Aku kembali ke kamar untuk bersiap pergi ke Cafe.

Drrrttt ...

Ponselku bergetar, panggilan masuk dari Abi. Segera kuangkat karena tak mungkin jika tidak ada yang penting dia menghubungi.

"Hallo, Assalamualaikum."

"Waalaikumsalam, Bell, aku di Surabaya sekalian mampir ke rumah Mama, kamu bisa nggak nyusul ke sini?"

"Ke Surabaya?" tanyaku memperjelas.

"Iya, Bell, tetangga kamu bilang kalau harusnya acara 100 hari meninggalnya mama kamu itu malam ini, kenapa nggak bilang?"

"Hah? Astaga ... kenapa bisa lupa."

"Iya, Bell, aku sudah menyiapkan yang perlu disiapkan, dadakan. Semoga saja nggak ada yang salah. Kamu pulang, aku nggak bisa di sini sendiri, nggak ada yang kenal kalau aku saja yang menggelar acaranya," jelasnya.

"Ya udah, aku cari tiket penerbangan sekarang, sekalian kasih tau Tari."

"Tari? Kenapa Tari?"

"Tari juga harus ikut, kan?" tanyaku.

"Nggak usah, kamu aja, nanti biar aku yang kasih tau Tari."

Aku terdiam dan berpikir sejenak,

"Hallo, Bell," panggilnya membuatku tersadar.

"Iya, ya udah aku siap-siap."

"Kalau sudah sampai bandara kasih tau, nanti biar aku jemput."

"Hemmm."

Aku segera memesan tiket penerbangan tercepat, Kumasukkan beberapa baju untuk acara dan yang lain secukupnya. Sepertinya aku akan lebih lama tinggal di sana, menenangkan diri, dan memberi waktu Abi serta Tari untuk bersama sampai mereka bosan dan tak lagi mengganggu telingaku setiap malam, juga menjaga kesehatan mata agar tidak sampai kehabisan cairan karena harus terus mengeluarkan airmata.

"Asri ...," teriakku.

"Iya, Mbak Bell."

"Sri, aku mau ke Surabaya, acara 100 harinya Mama.

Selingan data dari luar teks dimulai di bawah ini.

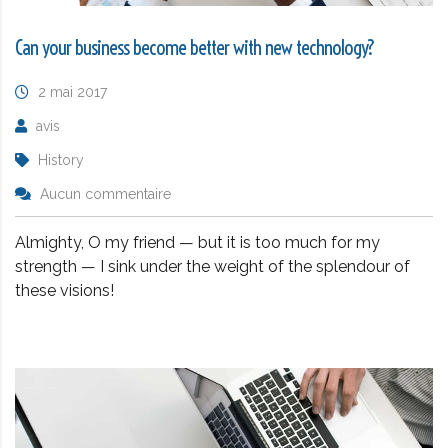
Can your business become better with new technology?
2 mai 2017
avis
History
Aucun commentaire
Almighty, O my friend — but it is too much for my
strength — I sink under the weight of the splendour of
these visions!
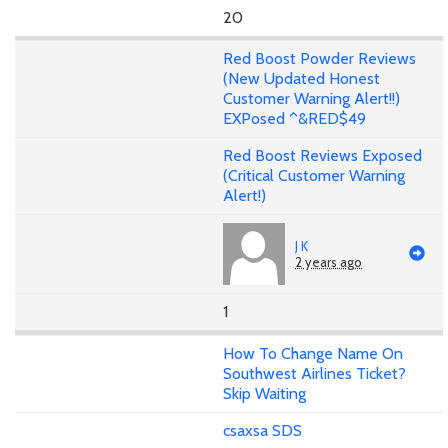
20
Red Boost Powder Reviews
(New Updated Honest
Customer Warning Alert!!)
EXPosed ^&RED$49
Red Boost Reviews Exposed
(Critical Customer Warning
Alert!)
J K
2 years ago
1
How To Change Name On
Southwest Airlines Ticket?
Skip Waiting
csaxsa SDS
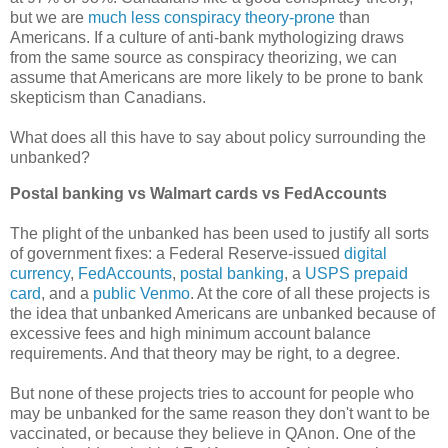
but we are
much less conspiracy theory-prone
than
Americans. If a culture of anti-bank mythologizing draws
from the same source as conspiracy theorizing, we can
assume that Americans are more likely to be prone to bank
skepticism than Canadians.
What does all this have to say about policy surrounding the
unbanked?
Postal banking vs Walmart cards vs FedAccounts
The plight of the unbanked has been used to justify all sorts
of government fixes: a Federal Reserve-issued
digital
currency
,
FedAccounts
,
postal banking
, a
USPS prepaid
card
, and a
public Venmo
. At the core of all these projects is
the idea that unbanked Americans are unbanked because of
excessive fees and high minimum account balance
requirements. And that theory may be right, to a degree.
But none of these projects tries to account for people who
may be unbanked for the same reason they don't want to be
vaccinated, or because they believe in QAnon. One of the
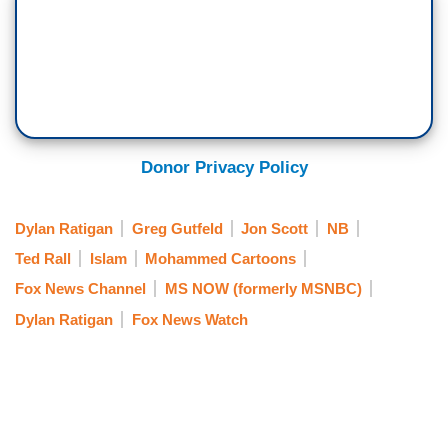
Donor Privacy Policy
Dylan Ratigan
Greg Gutfeld
Jon Scott
NB
Ted Rall
Islam
Mohammed Cartoons
Fox News Channel
MS NOW (formerly MSNBC)
Dylan Ratigan
Fox News Watch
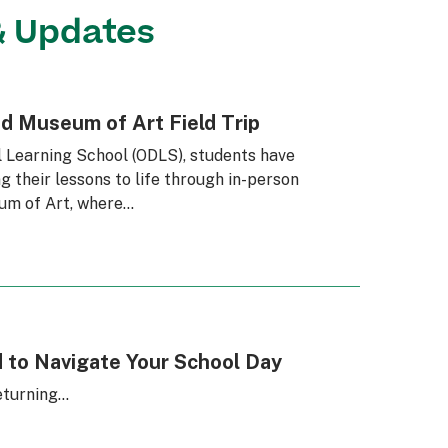
& Updates
nd Museum of Art Field Trip
l Learning School (ODLS), students have
g their lessons to life through in-person
eum of Art, where…
 to Navigate Your School Day
eturning…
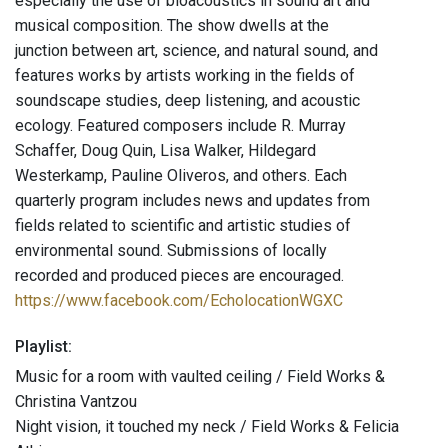
especially the use of bioacoustics in sound art and
musical composition. The show dwells at the
junction between art, science, and natural sound, and
features works by artists working in the fields of
soundscape studies, deep listening, and acoustic
ecology. Featured composers include R. Murray
Schaffer, Doug Quin, Lisa Walker, Hildegard
Westerkamp, Pauline Oliveros, and others. Each
quarterly program includes news and updates from
fields related to scientific and artistic studies of
environmental sound. Submissions of locally
recorded and produced pieces are encouraged.
https://www.facebook.com/EcholocationWGXC
Playlist:
Music for a room with vaulted ceiling / Field Works &
Christina Vantzou
Night vision, it touched my neck / Field Works & Felicia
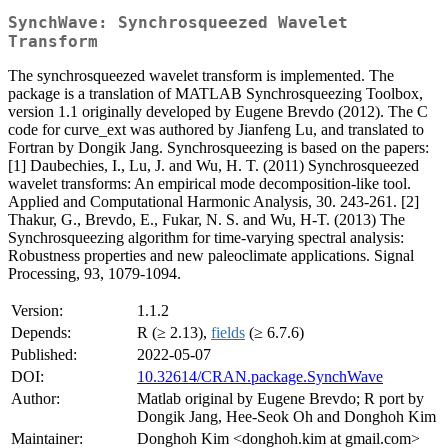
SynchWave: Synchrosqueezed Wavelet
Transform
The synchrosqueezed wavelet transform is implemented. The
package is a translation of MATLAB Synchrosqueezing Toolbox,
version 1.1 originally developed by Eugene Brevdo (2012). The C
code for curve_ext was authored by Jianfeng Lu, and translated to
Fortran by Dongik Jang. Synchrosqueezing is based on the papers:
[1] Daubechies, I., Lu, J. and Wu, H. T. (2011) Synchrosqueezed
wavelet transforms: An empirical mode decomposition-like tool.
Applied and Computational Harmonic Analysis, 30. 243-261. [2]
Thakur, G., Brevdo, E., Fukar, N. S. and Wu, H-T. (2013) The
Synchrosqueezing algorithm for time-varying spectral analysis:
Robustness properties and new paleoclimate applications. Signal
Processing, 93, 1079-1094.
Version:
1.1.2
Depends:
R (≥ 2.13),
fields
(≥ 6.7.6)
Published:
2022-05-07
DOI:
10.32614/CRAN.package.SynchWave
Author:
Matlab original by Eugene Brevdo; R port by
Dongik Jang, Hee-Seok Oh and Donghoh Kim
Maintainer:
Donghoh Kim <donghoh.kim at gmail.com>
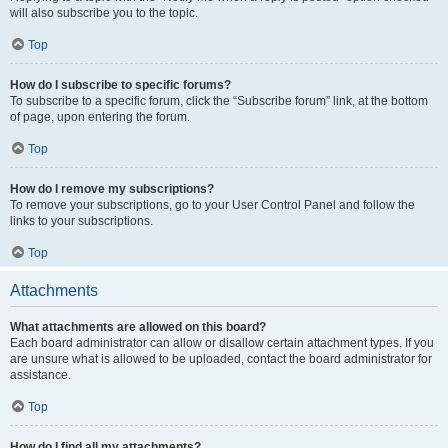
will also subscribe you to the topic.
Top
How do I subscribe to specific forums?
To subscribe to a specific forum, click the “Subscribe forum” link, at the bottom
of page, upon entering the forum.
Top
How do I remove my subscriptions?
To remove your subscriptions, go to your User Control Panel and follow the
links to your subscriptions.
Top
Attachments
What attachments are allowed on this board?
Each board administrator can allow or disallow certain attachment types. If you
are unsure what is allowed to be uploaded, contact the board administrator for
assistance.
Top
How do I find all my attachments?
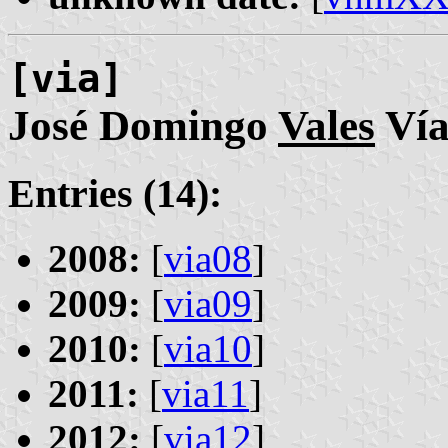
[via]
José Domingo
Vales
Ví
Entries (14):
2008:
[
via08
]
2009:
[
via09
]
2010:
[
via10
]
2011:
[
via11
]
2012:
[
via12
]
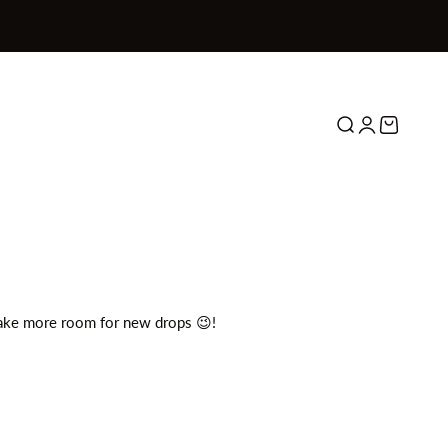
Search
Login
Cart
make more room for new drops 😉!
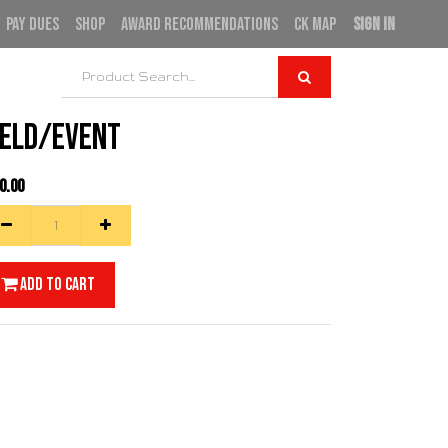
PAY DUES
SHOP
AWARD RECOMMENDATIONS
CK MAP
SIGN IN
ield/Event
0.00
Add to Cart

Abi sudah menungguku di sana," kataku, ku raih satu gelas susu lalu meminumnya.

"Sarapan dulu, Mbak Bell. Telurnya sudah siap, nanti masuk angin."

"Nggak usah, Sri, udah mepet waktunya," tolakku.

"Ada tamu ya, Sri?" tanyaku saat kudengar samar-samar ada yang berbincang di ruang tamu.

"Iya, tamunya Mbak Tari."

"Ya udah, aku lewat pintu belakang aja ya, cepet- cepet soalnya. Kalau lewat sana, nggak enak kalau nggak nyapa."

"Iya, Mbak Bell, hati- hati."

"Assalamualaikum, Sri."

"Waalaikumsalam."

POV TARI

Aku putuskan untuk memilih menjadi istri kedua Abi, laki- laki yang sudah bersamaku 3 tahun dan memupuskan harapanku untuk menjadi istri satu- satunya karena Abi harus menikahi Bella sebelum pernikahannya denganku berlangsung, miris. Abi harus melakukannya hanya karena tanggung jawab dan janji.

Aku tak mampu hidup tanpa Abi, laki- laki yang nyaris sempurna di mata para kaum hawa. Jika aku melepaskannya, seribu wanita akan datang, dan bersedia meski menjadi yang kedua.

Awalnya aku menginginkan perceraiannya dengan Bella. Namun, Abi menolak, kesetiaannya pada Pak Wira yang aku tau dia adalah dosen Abi, membuatku harus menerima semuanya. Tapi aku yakin Abi tidak mencintai Bella, sehingga aku yakin bahwa Abi hanya akan menganggap aku lah istri satu- satunya.

Namun, nyatanya salah. Abi begitu perhatian dan terlihat sangat menyayangi Bella. Mungkin Bella belum menyadarinya, tapi aku yang telah lama mengenal Abi sangat tau sikap dan perilaku Abi pada Bella itu berbeda. Terlebih Bella sangat cantik, kulitnya yang bersih, dan lembut tanpa cacat. Mata dan wajahnya yang memancarkan pesona, membuatku semakin was-was. Umurnya pun jauh lebih muda dibandingkan aku, jika bisa kukatakan, secara fisik dia sangat sempurna. Pantas saja Abi dengan mudah menerima pernikahan ini tanpa berpikir panjang. Siapa yang akan menolak wanita seperti Bella?

Hari ini Mama berkunjung ke rumah dan ingin bertemu dengan Bella. Jika Mama tau Bella seperti apa dia pasti akan sama was-wasnya seperti aku.

"Mana istri Abi?" tanya Mama sinis, saat ini kami sedang duduk di ruang tamu.

"Ada, Ma, masih di dalam. Mungkin sedang siap-siap untuk pergi ke Cafe."

"Cafe?"

"Iya, Ma, dia punya Cafe sendiri."

"Sendiri?"

"Iya, Ma. Dari apa yang Mas Abi ceritakan, Bella membangun Cafenya sendiri dari uang asuransi yang ditinggalkan oleh Papanya, bukan dari Mas Abi," jelasku lalu menyesap teh hangat buatan Asri.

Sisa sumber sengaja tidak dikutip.